(Collected data)
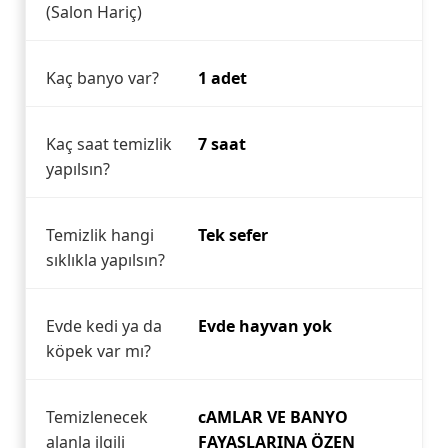
(Salon Hariç)
Kaç banyo var?
1 adet
Kaç saat temizlik
7 saat
yapılsın?
Temizlik hangi
Tek sefer
sıklıkla yapılsın?
Evde kedi ya da
Evde hayvan yok
köpek var mı?
Temizlenecek
cAMLAR VE BANYO
alanla ilgili
FAYASLARINA ÖZEN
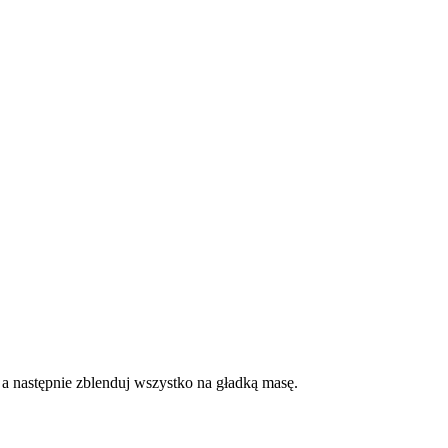
 a następnie zblenduj wszystko na gładką masę.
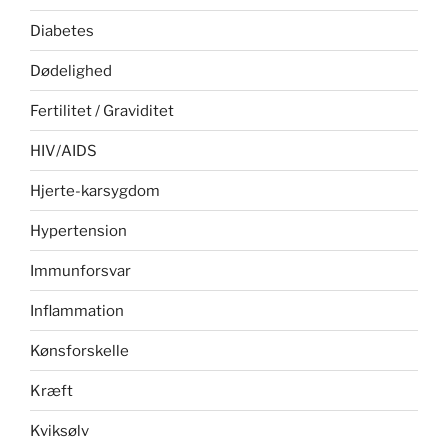
Diabetes
Dødelighed
Fertilitet / Graviditet
HIV/AIDS
Hjerte-karsygdom
Hypertension
Immunforsvar
Inflammation
Kønsforskelle
Kræft
Kviksølv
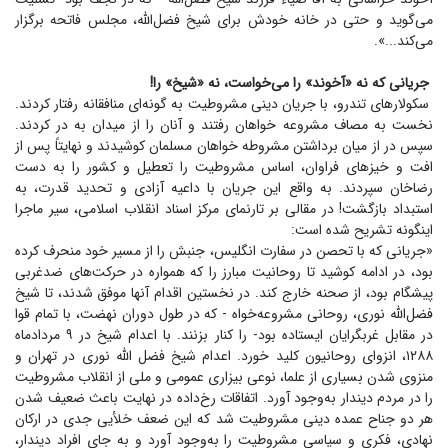
می‌گوید و حتی در خانه خودش برای شیخ فضل‌الله، مجلس فاتحه برگزار
می‌کند...».
جریانی که نه «آخوند» را می‌خواست، نه «شیخ» را!
سکولار‌های تندرو، با جریان دینی مشروطیت به گونه‌ای منافقانه رفتار کردند.
نخست به مصاف مشروعه خواهان رفتند و آنان را از میدان به در کردند.
سپس در از میان برداشتن مشروطه خواهان مسلمان کوشیدند و نهایتاً پس از
افت و خیز‌های فراوان، اساس مشروطیت را تعطیل و کشور را به دست
رضاخان سپردند. به واقع این جریان با داعیه آزادی و تحدید قدرت، به
استبداد بازگشت! در مقالی بر تارنمای مرکز اسناد انقلاب اسلامی، سیر ماجرا
اینگونه تشریح شده است:
«جریانی که با تحصن در سفارت انگلیس، جنبش را از مسیر خود منحرف کرده
بود، در ادامه کوشید تا روحانیت مبارز را که همواره در حرکت‌های ضدغربی
پیشگام بود، از صحنه خارج کند. در نخستین اقدام آنها موفق شدند، تا شیخ
فضل‌الله نوری، روحانی مشروعه‌خواه - که در طول دوران نهضت، با تمام قوا
در مقابل غربگرایان ایستاده بود- را کنار بزنند. با اعدام شیخ در ۹ مردادماه
۱۲۸۸، انزوای روحانیون کلید خورد. اعدام شیخ فضل الله نوری در تهران و
منزوی شدن بسیاری از علما، نوعی بیزاری عمومی و ملی از انقلاب مشروطیت
را در مردم دیندار به‌وجود آورد. اتفاقات رخ‌داده در نهایت باعث ضعیف شدن
هر دو جناح عمده دینی مشروطیت شد که این ضعف خلأیی جدی در ارکان
نهادی، فکری و سیاسی مشروطیت را به‌وجود آورد و به جای افراد دیندار،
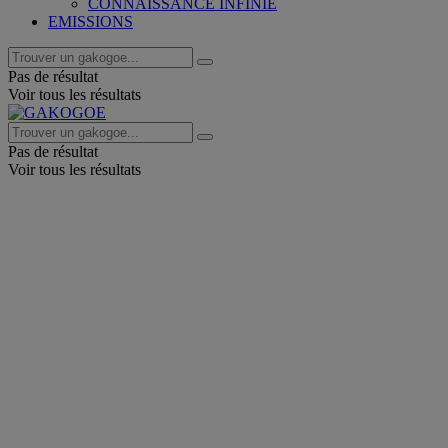
CONNAISSANCE INFINIE
EMISSIONS
Pas de résultat
Voir tous les résultats
Pas de résultat
Voir tous les résultats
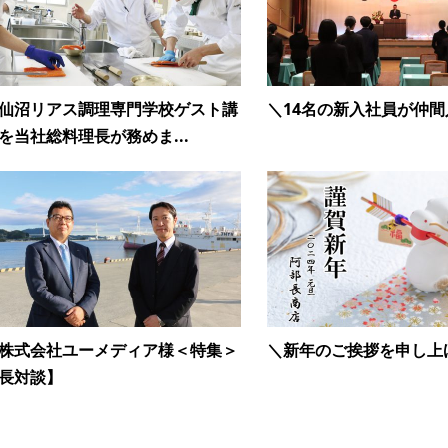
仙沼リアス調理専門学校ゲスト講
＼14名の新入社員が仲間
を当社総料理長が務めま...
株式会社ユーメディア様＜特集＞
＼新年のご挨拶を申し上
長対談】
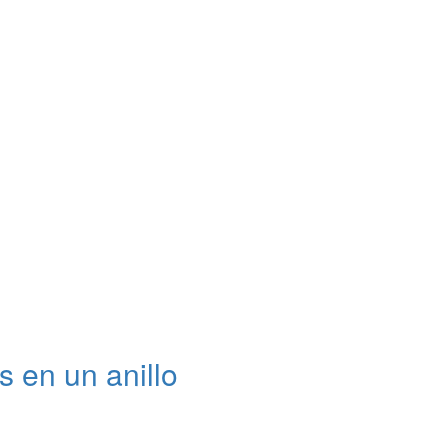
s en un anillo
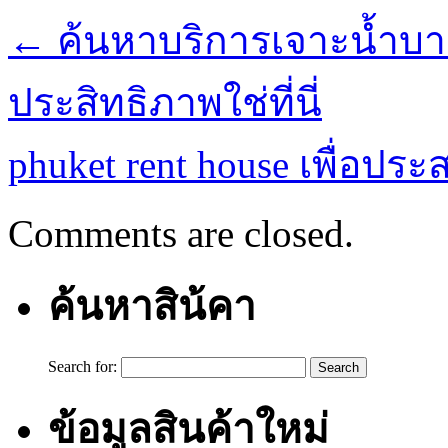
←
ค้นหาบริการเจาะน้ำบา
ประสิทธิภาพใช่ที่นี่
phuket rent house เพื่อประ
Comments are closed.
ค้นหาสิน้คา
Search for:
ข้อมูลสินค้าใหม่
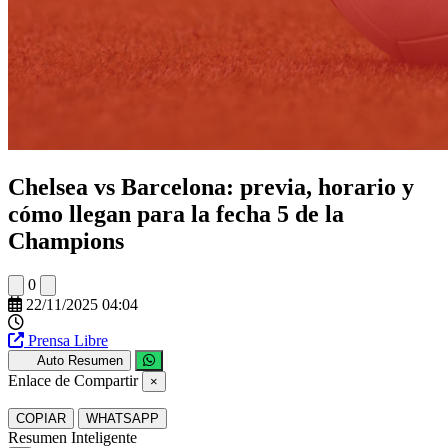
Chelsea vs Barcelona: previa, horario y
cómo llegan para la fecha 5 de la
Champions
0
22/11/2025 04:04
Prensa Libre
Auto Resumen
Enlace de Compartir
×
COPIAR
WHATSAPP
Resumen Inteligente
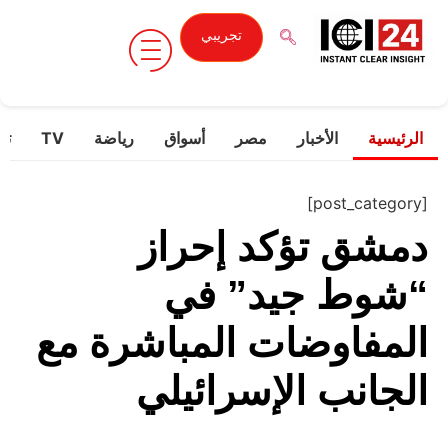
تجريبي
الرئيسية
الأخبار
مصر
أسواق
رياضة
TV
تك
[post_category]
دمشق تؤكد إحراز
“شوط جيد” في
المفاوضات المباشرة مع
الجانب الإسرائيلي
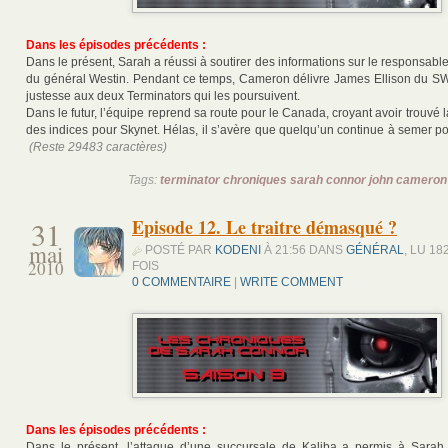
Dans les épisodes précédents :
Dans le présent, Sarah a réussi à soutirer des informations sur le responsable d
du général Westin. Pendant ce temps, Cameron délivre James Ellison du S
justesse aux deux Terminators qui les poursuivent.
Dans le futur, l’équipe reprend sa route pour le Canada, croyant avoir trouvé la
des indices pour Skynet. Hélas, il s’avère que quelqu’un continue à semer 
(Reste 29483 caractères)
Tags:
terminator chroniques sarah connor john cameron
31
Episode 12. Le traitre démasqué ?
mai
POSTÉ PAR
KODENI
À 21:56 DANS
GÉNÉRAL
, LU 18
2010
FOIS
0 COMMENTAIRE
|
WRITE COMMENT
Dans les épisodes précédents :
Dans le présent, l’attaque d’une succursale de Kaliba a permis à Sarah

- Exercise brief -
Above, find the line holding "[post_category]" and the line holding "du général Westin.". Print exactly those two lines and every line between them, but no pictures.

- Output -
[post_category]
دمشق تؤكد إحراز
“شوط جيد” في
المفاوضات المباشرة مع
الجانب الإسرائيلي
Dans les épisodes précédents :
Dans le présent, Sarah a réussi à soutirer des informations sur le responsable d
du général Westin. Pendant ce temps, Cameron délivre James Ellison du S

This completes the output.